Polizeibeamte haben Vereinsräume des Zwiebelfreunde e. V. und die Wohnungen von dessen Vorstandsmitgliedern in Berlin, Dresden, Augsburg und Jena sowie einen Augsburger Hackerspace durchsucht. Laut einem Bericht des Spiegel ordnete die Generalstaatsanwaltschaft München die Durchsuchungen am 20. Juni an, um die Urheber eines Blogs zu finden. Diese hatten dazu aufgerufen, den AfD-Parteitag in Augsburg zu stören, der am vergangenen Wochenende stattfand.
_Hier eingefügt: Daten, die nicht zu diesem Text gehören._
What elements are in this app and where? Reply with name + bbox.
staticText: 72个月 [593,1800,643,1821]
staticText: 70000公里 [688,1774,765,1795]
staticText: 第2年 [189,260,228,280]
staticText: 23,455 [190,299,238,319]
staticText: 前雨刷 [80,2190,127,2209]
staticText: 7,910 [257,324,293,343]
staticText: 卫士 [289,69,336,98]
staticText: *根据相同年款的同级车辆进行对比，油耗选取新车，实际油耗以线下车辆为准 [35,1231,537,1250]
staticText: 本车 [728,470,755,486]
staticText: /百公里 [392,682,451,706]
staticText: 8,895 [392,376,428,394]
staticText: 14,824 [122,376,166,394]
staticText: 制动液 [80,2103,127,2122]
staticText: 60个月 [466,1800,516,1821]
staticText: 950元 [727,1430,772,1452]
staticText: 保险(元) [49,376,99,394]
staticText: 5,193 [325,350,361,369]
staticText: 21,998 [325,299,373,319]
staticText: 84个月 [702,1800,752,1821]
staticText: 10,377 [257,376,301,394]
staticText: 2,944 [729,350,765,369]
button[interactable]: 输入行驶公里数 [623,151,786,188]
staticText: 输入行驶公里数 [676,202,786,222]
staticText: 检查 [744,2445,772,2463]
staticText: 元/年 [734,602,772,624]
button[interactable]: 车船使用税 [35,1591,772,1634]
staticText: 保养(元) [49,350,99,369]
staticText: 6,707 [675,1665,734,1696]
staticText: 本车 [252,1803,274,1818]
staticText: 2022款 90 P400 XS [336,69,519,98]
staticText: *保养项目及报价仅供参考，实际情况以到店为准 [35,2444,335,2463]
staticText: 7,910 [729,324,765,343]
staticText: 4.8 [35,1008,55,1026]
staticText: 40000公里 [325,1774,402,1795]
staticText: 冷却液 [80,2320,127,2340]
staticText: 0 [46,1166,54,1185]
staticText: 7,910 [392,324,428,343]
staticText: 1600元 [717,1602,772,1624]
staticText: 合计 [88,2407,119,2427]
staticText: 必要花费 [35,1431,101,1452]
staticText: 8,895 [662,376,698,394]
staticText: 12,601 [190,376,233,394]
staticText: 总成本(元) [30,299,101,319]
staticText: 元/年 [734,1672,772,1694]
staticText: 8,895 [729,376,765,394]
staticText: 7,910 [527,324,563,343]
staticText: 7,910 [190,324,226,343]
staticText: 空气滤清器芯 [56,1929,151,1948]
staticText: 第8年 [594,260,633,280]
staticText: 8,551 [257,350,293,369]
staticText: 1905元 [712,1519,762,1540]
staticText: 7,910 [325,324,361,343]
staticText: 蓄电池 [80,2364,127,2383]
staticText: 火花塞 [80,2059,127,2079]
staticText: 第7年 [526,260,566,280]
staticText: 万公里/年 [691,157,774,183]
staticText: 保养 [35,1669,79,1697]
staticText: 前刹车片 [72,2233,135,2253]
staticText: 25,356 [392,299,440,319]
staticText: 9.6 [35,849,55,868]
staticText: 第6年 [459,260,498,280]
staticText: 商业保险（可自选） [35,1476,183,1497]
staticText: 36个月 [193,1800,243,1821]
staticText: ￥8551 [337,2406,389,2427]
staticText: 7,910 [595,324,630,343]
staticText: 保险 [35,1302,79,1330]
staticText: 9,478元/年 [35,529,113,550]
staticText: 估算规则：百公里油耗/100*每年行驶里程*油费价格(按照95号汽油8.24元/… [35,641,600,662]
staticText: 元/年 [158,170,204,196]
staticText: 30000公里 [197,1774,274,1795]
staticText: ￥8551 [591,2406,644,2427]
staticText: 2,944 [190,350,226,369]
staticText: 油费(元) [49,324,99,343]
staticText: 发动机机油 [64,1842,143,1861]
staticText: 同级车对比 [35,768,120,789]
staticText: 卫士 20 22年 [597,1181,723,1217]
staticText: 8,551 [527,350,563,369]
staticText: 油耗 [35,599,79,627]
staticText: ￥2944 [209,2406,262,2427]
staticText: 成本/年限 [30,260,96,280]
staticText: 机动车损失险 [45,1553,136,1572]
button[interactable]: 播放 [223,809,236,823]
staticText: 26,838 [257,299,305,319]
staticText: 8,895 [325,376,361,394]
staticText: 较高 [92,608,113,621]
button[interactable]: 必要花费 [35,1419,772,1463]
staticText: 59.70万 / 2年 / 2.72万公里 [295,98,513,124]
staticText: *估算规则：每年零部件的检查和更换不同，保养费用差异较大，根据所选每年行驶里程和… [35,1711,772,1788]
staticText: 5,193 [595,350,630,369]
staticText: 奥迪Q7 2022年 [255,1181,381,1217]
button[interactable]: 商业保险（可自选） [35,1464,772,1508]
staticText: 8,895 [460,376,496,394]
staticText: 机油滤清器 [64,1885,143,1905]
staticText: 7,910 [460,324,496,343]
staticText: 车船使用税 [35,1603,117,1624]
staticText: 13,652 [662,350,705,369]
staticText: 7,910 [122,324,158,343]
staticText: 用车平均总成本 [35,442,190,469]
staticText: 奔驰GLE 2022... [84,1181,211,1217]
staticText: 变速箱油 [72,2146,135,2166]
Eine direkte Verbindung zwischen dem Verein Zwiebelfreunde und der Website existiert nicht. Die Zwiebelfreunde haben sich der Förderung des Anonymisierungsnetzwerks Tor verschrieben, betreiben selbst Tor-Server und sind Ansprechpartner für Projekte, Presse und Behörden. Die Generalstaatsanwaltschaft sah jedoch einen indirekten Zusammenhang: Auf dem Anti-AfD-Blog war eine E-Mail-Adresse des Tech-Kollektivs Riseup als Kontakt angegeben. Die Zwiebelfreunde verwalten Spendengelder für die Gruppe, die unter anderem E-Mail-Accounts für linke Aktivisten und Gruppen anbietet.
Den Betroffenen wird nichts vorgeworfen
Der Mitgründer von Zwiebelfreunde, Moritz Bartl, sagte dem
Spiegel, die von der Durchsuchung betroffenen Personen gelten nicht als
Beschuldigte, sondern als Zeugen. Die Ermittlungsbeamten hätten
gegenüber Bartl angegeben, dass sie die Blogbetreiber ermitteln wollten.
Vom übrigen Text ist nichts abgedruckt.